Please refer to the package insert for complete warnings and contraindications, which are not available in the current Evidence Pack (blocking data gap — see DG001).
Conclusion and Next Steps
Decision: Proceed with Guardrails
Rationale: Neostigmine’s established mechanism of AChE inhibition directly addresses the core pathophysiology of anti-AChR–mediated MG, and thymus hyperplasia–associated MG is the immunological subtype with the highest predicted AChEI responsiveness. The absence of dedicated evidence for this MONDO subtype reflects classification granularity, not a lack of mechanistic or clinical justification — the broader established evidence base for Neostigmine in MG is substantial.
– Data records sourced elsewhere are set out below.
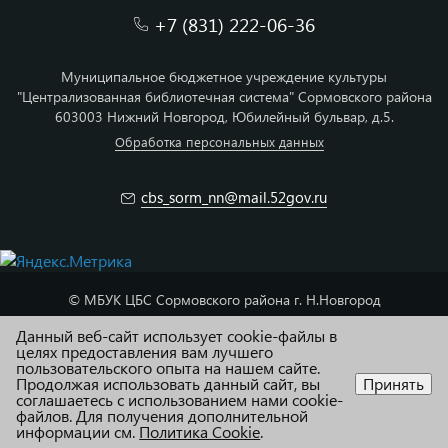
+7 (831) 222-06-36
Муниципальное бюджетное учреждение культуры
"Централизованная библиотечная система" Сормовского района
603003 Нижний Новгород, Юбилейный бульвар, д.5.
Обработка персональных данных
cbs_sorm_nn@mail.52gov.ru
© МБУК ЦБС Сормовского района г. Н.Новгород
Данный веб-сайт использует cookie-файлы в
Карта сайта
целях предоставления вам лучшего
пользовательского опыта на нашем сайте.
Адаптация и техподдержка R52.RU
Продолжая использовать данный сайт, вы
Принять
соглашаетесь с использованием нами cookie-
файлов. Для получения дополнительной
информации см.
Политика Cookie
.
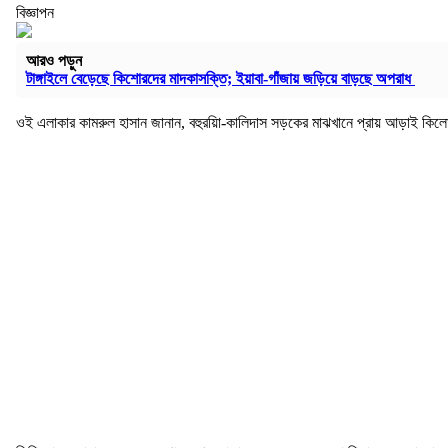
বিজ্ঞাপন
আরও পড়ুন
টাঙ্গাইলে বেড়েছে কিশোরদের মাদকাসক্তি; ইয়াবা-গাঁজায় জড়িয়ে বাড়ছে অপরাধ
ওই এলাকার কামরুল হাসান জানান, বহুরয়িা-কালিদাস সড়কের মাঝখানে প্রায় আড়াই কিলোম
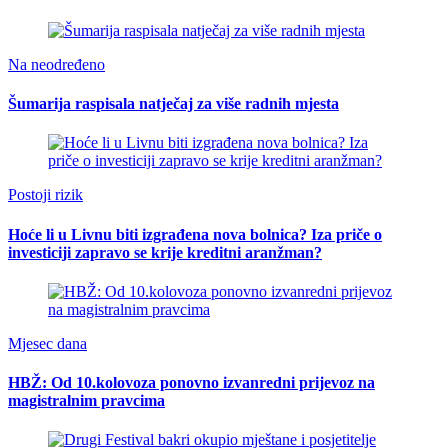
Na neodređeno
Šumarija raspisala natječaj za više radnih mjesta
Postoji rizik
Hoće li u Livnu biti izgrađena nova bolnica? Iza priče o
investiciji zapravo se krije kreditni aranžman?
Mjesec dana
HBŽ: Od 10.kolovoza ponovno izvanredni prijevoz na
magistralnim pravcima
However, the drug is currently not registered in India, and a critical data gap exists for India-specific prescribing information.
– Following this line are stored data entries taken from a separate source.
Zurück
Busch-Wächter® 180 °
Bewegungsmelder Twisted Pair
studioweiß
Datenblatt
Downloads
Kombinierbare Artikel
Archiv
To proceed, the following is needed:
- Resolve blocking data gap (DG001): Obtain and review India-approved prescribing information (package insert) for complete warnings and contraindications before safety evaluation can be completed
- Resolve high-priority data gap (DG002): Formally document Neostigmine’s mechanism of action via DrugBank API to ensure mechanistic linkage documentation is complete
- Regulatory pathway: File for import license or new drug registration in India, as Neostigmine is currently not marketed — identify whether existing global approvals (e.g., FDA, EMA) can support an abridged registration pathway
- Patient stratification criteria: Define enrollment eligibility for any prospective evaluation: anti-AChR seropositive, confirmed thymic hyperplasia by CT imaging and/or histopathology, MGFA clinical classification documented
- Pharmacovigilance plan: Establish monitoring for cholinergic toxicity (bradycardia, excess secretions, bronchoconstriction, GI cramping), particularly given the corticosteroid co-medication interactions common in MG management
- Subtype-specific literature review: Conduct a targeted systematic review stratifying existing MG trial data by thymic pathology and anti-AChR titer to build the subtype-specific evidence summary currently absent from the Evidence Pack
Disclaimer
This content is for research purposes only and does not constitute medical advice. Clinical validation is required before any clinical application.